Slowly but surely, inch by inch, Murdoch is being forced back. His withdrawal of his promise to hive off Sky News, which he had previously used as a device to avoid referral to the Competition Commission, was motivated solely by the pressing need to allow time for the present crescendo of anger over phone-hacking to die down, and his fear that if the Government were forced to take a decision now, he would be forced to withdraw his bid for BSkyB as Ed Miliband has already demanded or be humiliated by the Government finding some way to pull the plug on him. He’s banking on the atmosphere looking very different in 6 months’ time when the Competition Commission reports. But will it, when only some 40 of the 4,000 hacking victims on Mulcaire’s 11,000 pages of notes have so far been revealed and when the recent consultation produced an unprecedented 150,000 responses, almost all hostile?

There are now three barriers in Murdoch’s way: competition, ‘fit and proper’, and public antagonism.
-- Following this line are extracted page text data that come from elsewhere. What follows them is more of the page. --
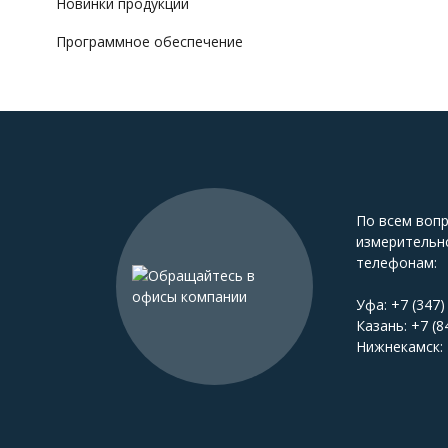
Новинки продукции
Программное обеспечение
По всем воп
измерительн
телефонам:
Уфа:
+7 (347)
Казань:
+7 (8
Нижнекамск:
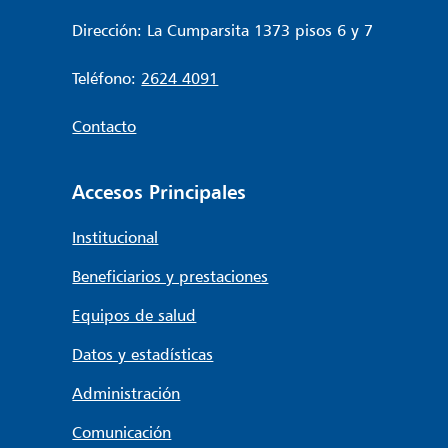
Dirección: La Cumparsita 1373 pisos 6 y 7
Teléfono:
2624 4091
Contacto
Accesos Principales
Institucional
Beneficiarios y prestaciones
Equipos de salud
Datos y estadísticas
Administración
Comunicación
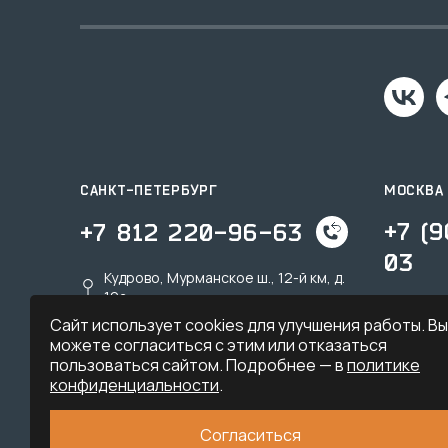
САНКТ-ПЕТЕРБУРГ
МОСКВА
+7 (
+7 812 220-96-63
03
Кудрово, Мурманское ш., 12-й км, д.
19a
Дзерж
Сайт использует cookies для улучшения работы. Вы
spb@sk-tu.ru
msk@s
можете согласиться с этим или отказаться
пользоваться сайтом. Подробнее — в
политике
конфиденциальности
.
Согласиться
© 2026. ООО «Тёплый-угол» — все права защищены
The European Commission decided on competion grounds there were no grounds to stop the merger. The Competition Commission however will re-examine the issue through the narrow prism of the ‘media plurality’ criterion of the 2002 Enterprise Act. Ofcom judged last year that it would reduce plurality. So it’s still an open question, which is why at Hunt’s statement yesterday yesterday in the Commons I asked him: “Given that media plurality is so narrowly drawn that it excludes such critically important factors which distort competition as cross-promotion, price bundling, and prevent rivals from advertising, why doesn’t he use the delay caused by the police investigation to modernise the criterion of media plurality by a one-clause bill or by an amendment to the Communications Bill?” He indicated he would do so, in which case a lot could depend on how that is done.

Second, Hunt has asked Ofcom to look again at whether News International are ‘fit and proper’ persons to hold a broadcasting licence. Is it really conceivable that an organisation that has engaged in illegal phone-hacking on an industrial scale for a decade, repeatedly lied to conceal its own criminal activity, withheld key information from the police, and has shown itself bereft of any sense of morality or humanity could be allowed to become Berlusconi-like the biggest and most powerful media organisation ever known in Britain? It’s difficult to see how Murdoch can surmount that barrier.

But, third, even if some way were found round this, there’s still the final court of public opinion. The drip-drip-drip of almost daily revelations of further hacking outrages is unlikely to ease off – there are nearly 150,000 people out there determined to keep their disgust and even visceral hatred going in the media. Cameron has already yielded one concession after another over this matter (as well as on several other issues), so he’s already got form: the gentleman’s for turning. Murdoch certainly can’t count on Cameron to shield him from the coming cataclysm. But then it couldn’t happen to a nicer man.